Functional Reactive Programming in JavaScript

I had a great time at NodePDX last week. There were many talks packed into a short span of time and I saw many exciting ideas presented. One topic that seemed particularly useful to me was Chris Meiklejohn’s talk on Functional Reactive Programming (FRP).

I have talked and written about how useful promises are. See Promise Pipelines in JavaScript. Promises are useful when you want to represent the outcome of an action or a value that will be available at some future time. FRP is similar except that it deals with streams of reoccurring events and dynamic values.

Here is an example of using FRP to subscribe to changes to a text input. This creates an event stream that could be used for a typeahead search feature:

var inputs = $('#search')
    .asEventStream('keyup change')
    .map(function(event) { return event.target.value; })
    .filter(function(value) { return value.length > 2; });

var throttled = inputs.throttle(500 /* ms */);

var distinct = throttled.skipDuplicates();

This creates an event stream from all keyup and change events on the given input. The stream is transformed into a stream of strings matching the value of the input when each event occurs. Then that stream is filtered so that subscribers to inputs will only receive events if the value of the input has a length greater than two.

Streams can be assigned to variables, shared, and used as inputs to create more specific streams. In the example above inputs is used to create two more streams: one that limits the stream so that events are emitted at most every 500 ms and another that takes the throttled stream and drops duplicate values that appear consecutively. So when the final stream, distinct, is consumed later it is guaranteed that events 1) will be non-empty strings with length greater than two, 2) will not occur too frequently, and 3) will not include duplicates.

That stream can be fed through a service via ajax calls to show a live list of results:

function searchWikipedia(term) {
    var url = '//en.wikipedia.org/w/api.php?callback=?';
    return $.getJSON(url, {
        action: 'opensearch',
        format: 'json',
        search: term
    })
    .then(function(data) {
        return { query: data[0], results: data[1] };
    });
}

var suggestions = distinct.flatMapLatest(function(value) {
    return Bacon.fromPromise(searchWikipedia(value));
});

suggestions.onValue(function(data) {
    var $results = $('#results').empty();
    data.results.forEach(function(s) {
        $('<li>').text(s).appendTo($results);
    });
});

Here suggestions is a new stream that has been transformed from strings to search results using the searchWikipedia function. All of jQuery’s ajax methods return promises and Bacon.fromPromise() turns a promise into an event stream.

The flatMapLatest transformer builds a new stream from an existing stream and a stream factory - and it only emits events from the last stream created.
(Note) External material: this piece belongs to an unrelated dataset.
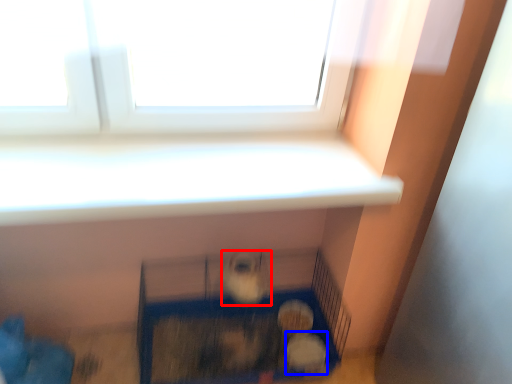 Question: Which point is further to the camera, animal (highlighted by a red box) or animal (highlighted by a blue box)?

Choices:
 (A) animal
 (B) animal

Answer: (B) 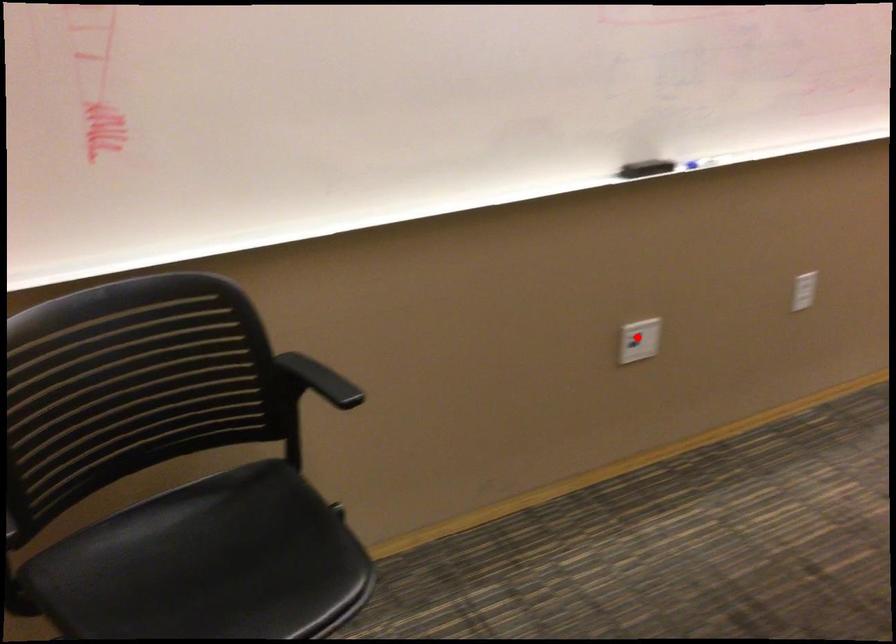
This means that if the user types slowly and a lot of ajax requests are made responses to all but the last request will be disregarded.

The suggestions stream is ultimately used by calling its onValue method. That adds a subscriber that runs code for every event that makes it all the way through the stream. The result is a list of search results that is updated live as the user types.
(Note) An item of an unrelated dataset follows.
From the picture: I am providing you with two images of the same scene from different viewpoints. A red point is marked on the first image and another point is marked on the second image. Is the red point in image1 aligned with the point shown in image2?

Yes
There are some other tricks available. It is possible to bind data from an event stream to a DOM element:

var query = suggestions.map(function(data) {
    return data.query;
}).toProperty('--');

query.assign($('#query'), 'text');

This creates a new stream that is pared down to just the query used to produce each set of results. Whenever a result set is rendered the corresponding query will also be output as the text content of the '#query' element. The new stream is converted to a property to make this work. A property is a value that varies over time. The main practical distinction between a property and an event stream is that a property always has a value. In other words a property is continuous while an event stream is discrete. This example provides '--' as the initial value for the new property.

Notice that property binding as shown here is more general than some data binding frameworks in that the destination is not limited to DOM elements and the source is not limited to model instances. This example passes values to the text method of the given jQuery object. It is possible to push data to any method on any object.

Streams can be combined, split, piped, and generally manipulated in all kinds of ways. Properties can be bound, sampled, combined, transformed, or whatever.

I put this code up on JSFiddle so you can try it out and play with it: http://jsfiddle.net/hallettj/SqrNT/

There are several FRP implementations out there. Two that seem to be prominent are Bacon.js and RxJS. The examples above are code from the RxJS documentation that I rewrote with Bacon. That gave me an opportunity to learn a bit about both libraries and to see how they approach the same problem. The original RxJS code is here.

With FRP it is possible to describe complicated processes in a clean, declarative way. FRP is also a natural way to avoid certain classes of race conditions. When I wrote the initial version of the sample code above it worked perfectly on the first try. In my view that is a sign of a very well-designed library.

If you are interested in further reading I suggest the series of tutorials from the author of Bacon. And there is a great deal of information on the RxJS and Bacon Github pages, including documentation and more examples.